Long before daybreak next morning, Barker awakened the soundly sleeping boy.

“Get up, Bill!” he called. “We’ll have a cup of coffee and then we’ll try our luck at the geese.”

Very quietly, without waking Tim, the two hunters slipped out of camp and got into their boat.

Soon they glided silently down stream. A mist was hanging over the river and large drops of moisture were falling off the trees along shore. Bill was shivering with cold and excitement.

“My, but it is dark and the water looks awfully cold and gloomy,” whispered Bill. “I would be afraid to go down the river alone. Listen!” he said under his breath, “I think I heard a wolf howl.”

“No,” the trapper quieted him, “the big wolves have left this country. Listen again.”

The sounds were nearer now. “Oh, it is a big hoot-owl. Several of them. They are answering each other.

“They make a noise like ghosts,” he continued, as a deep guttural, “Whoo-who-whooo,” came from a maple thicket close by. “My hair is trying to stand up under my cap, though I know they never attack anything but rabbits and woodchucks.”

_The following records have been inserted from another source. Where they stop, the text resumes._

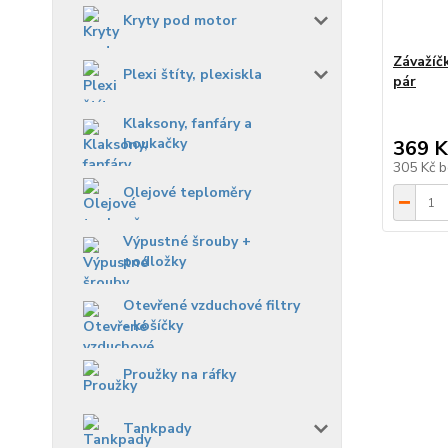
Kryty pod motor
Závažíč
Plexi štíty, plexiskla
pár
Klaksony, fanfáry a
houkačky
369 K
305 Kč
b
Olejové teploměry
Výpustné šrouby +
podložky
Otevřené vzduchové filtry
- košíčky
Proužky na ráfky
Tankpady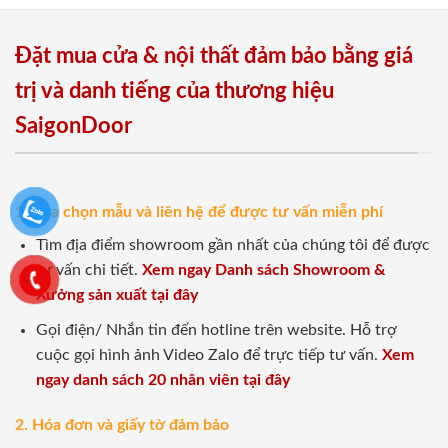
Đặt mua cửa & nội thất đảm bảo bằng giá
trị và danh tiếng của thương hiệu
SaigonDoor
1. Lựa chọn mẫu và liên hệ để được tư vấn miễn phí
Tìm địa điểm showroom gần nhất của chúng tôi để được
tư vấn chi tiết.
Xem ngay Danh sách Showroom &
Xưởng sản xuất tại đây
Gọi điện/ Nhắn tin đến hotline trên website. Hỗ trợ
cuộc gọi hình ảnh Video Zalo để trực tiếp tư vấn.
Xem
ngay danh sách 20 nhân viên tại đây
2. Hóa đơn và giấy tờ đảm bảo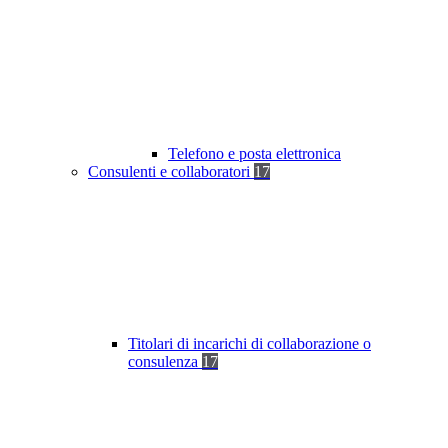
Telefono e posta elettronica
Consulenti e collaboratori
17
Titolari di incarichi di collaborazione o
consulenza
17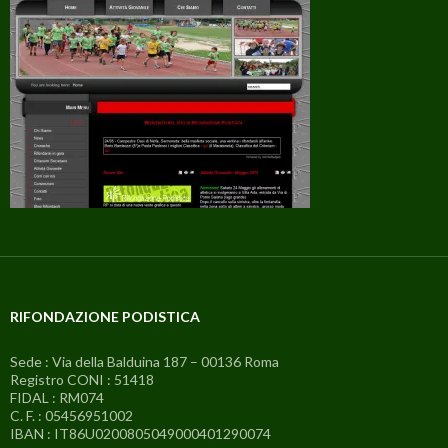
RIFONDAZIONE PODISTICA
Sede : Via della Balduina 187 – 00136 Roma
Registro CONI : 51418
FIDAL : RM074
C. F. : 05456951002
IBAN : IT86U0200805049000401290074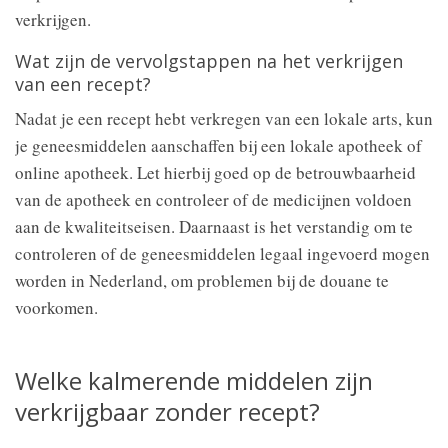
verkrijgen.
Wat zijn de vervolgstappen na het verkrijgen
van een recept?
Nadat je een recept hebt verkregen van een lokale arts, kun
je geneesmiddelen aanschaffen bij een lokale apotheek of
online apotheek. Let hierbij goed op de betrouwbaarheid
van de apotheek en controleer of de medicijnen voldoen
aan de kwaliteitseisen. Daarnaast is het verstandig om te
controleren of de geneesmiddelen legaal ingevoerd mogen
worden in Nederland, om problemen bij de douane te
voorkomen.
Welke kalmerende middelen zijn
verkrijgbaar zonder recept?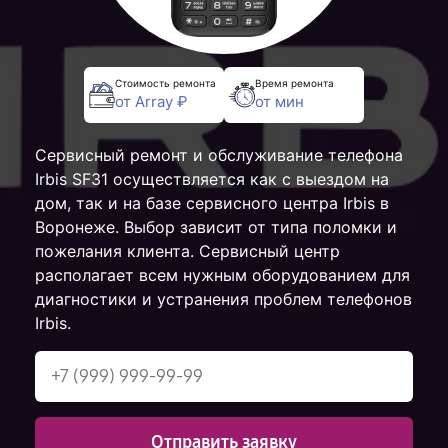
Стоимость ремонта
Время ремонта
от Array ₽
от мин
Сервисный ремонт и обслуживание телефона
Irbis SF31 осуществляется как с выездом на
дом, так и на базе сервисного центра Irbis в
Воронеже. Выбор зависит от типа поломки и
пожелания клиента. Сервисный центр
располагает всем нужным оборудованием для
диагностики и устранения проблем телефонов
Irbis.
Отправить заявку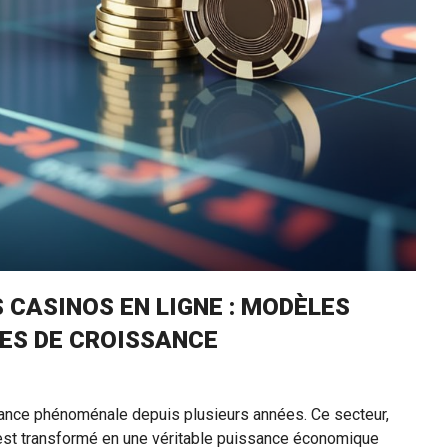
 CASINOS EN LIGNE : MODÈLES
ES DE CROISSANCE
ssance phénoménale depuis plusieurs années. Ce secteur,
est transformé en une véritable puissance économique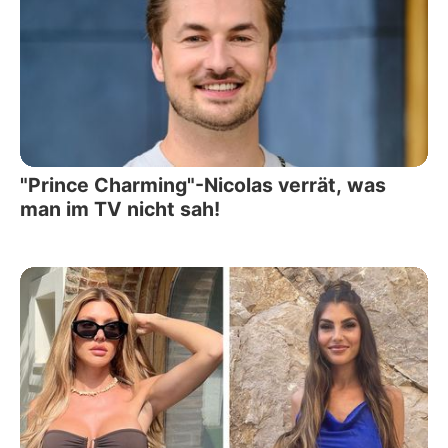
"Prince Charming"-Nicolas verrät, was
man im TV nicht sah!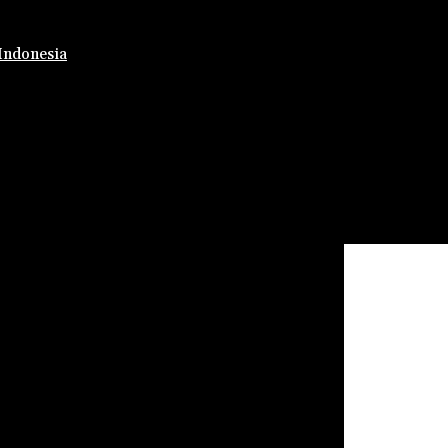
Indonesia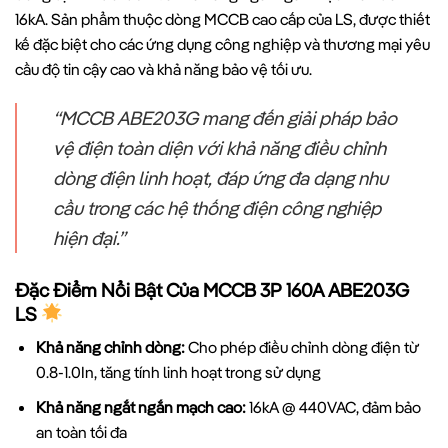
16kA. Sản phẩm thuộc dòng MCCB cao cấp của LS, được thiết
kế đặc biệt cho các ứng dụng công nghiệp và thương mại yêu
cầu độ tin cậy cao và khả năng bảo vệ tối ưu.
“MCCB ABE203G mang đến giải pháp bảo
vệ điện toàn diện với khả năng điều chỉnh
dòng điện linh hoạt, đáp ứng đa dạng nhu
cầu trong các hệ thống điện công nghiệp
hiện đại.”
Đặc Điểm Nổi Bật Của MCCB 3P 160A ABE203G
LS
Khả năng chỉnh dòng:
Cho phép điều chỉnh dòng điện từ
0.8-1.0In, tăng tính linh hoạt trong sử dụng
Khả năng ngắt ngắn mạch cao:
16kA @ 440VAC, đảm bảo
an toàn tối đa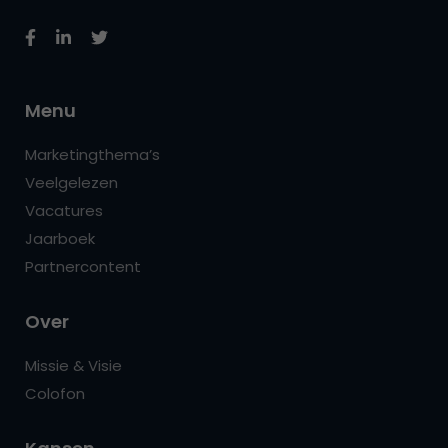
Menu
Marketingthema’s
Veelgelezen
Vacatures
Jaarboek
Partnercontent
Over
Missie & Visie
Colofon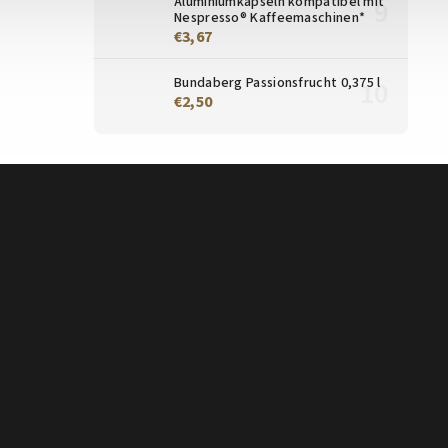
Aluminiumkapseln kompatibel mit
Nespresso® Kaffeemaschinen*
€3,67
Bundaberg Passionsfrucht 0,375 l
€2,50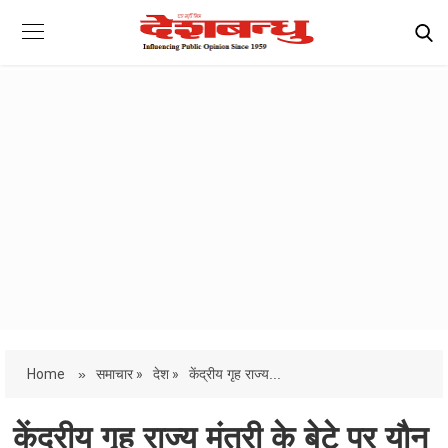
Home
»
समाचार »
देश »
केंद्रीय गृह राज्य...
केंद्रीय गृह राज्य मंत्री के बेटे पर यौन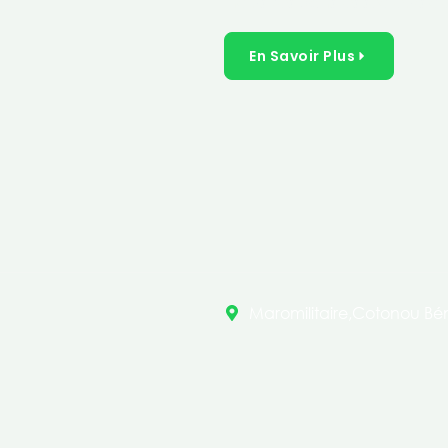
inclusives dans les secteurs 
En Savoir Plus
Maromilitaire,Cotonou Bén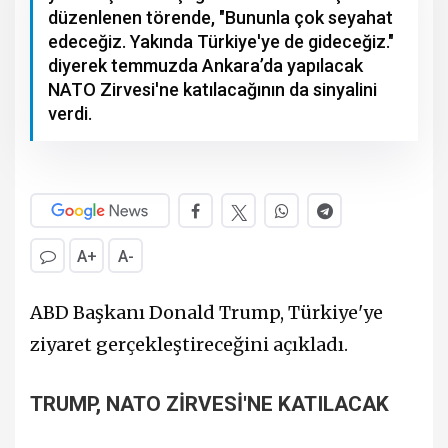
düzenlenen törende, "Bununla çok seyahat
edeceğiz. Yakında Türkiye'ye de gideceğiz."
diyerek temmuzda Ankara’da yapılacak
NATO Zirvesi'ne katılacağının da sinyalini
verdi.
A+
A-
ABD Başkanı Donald Trump, Türkiye'ye
ziyaret gerçekleştireceğini açıkladı.
TRUMP, NATO ZİRVESİ'NE KATILACAK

The two hunters were now paddling along a side-channel which entered the main river near the point where they expected to find the geese.

“Be very quiet,” Barker cautioned the boy. “Geese not only have sharp eyes, but their hearing is very acute. If they hear any suspicious sounds there will be a grand flapping of wings and the whole flock will be off to some other place.”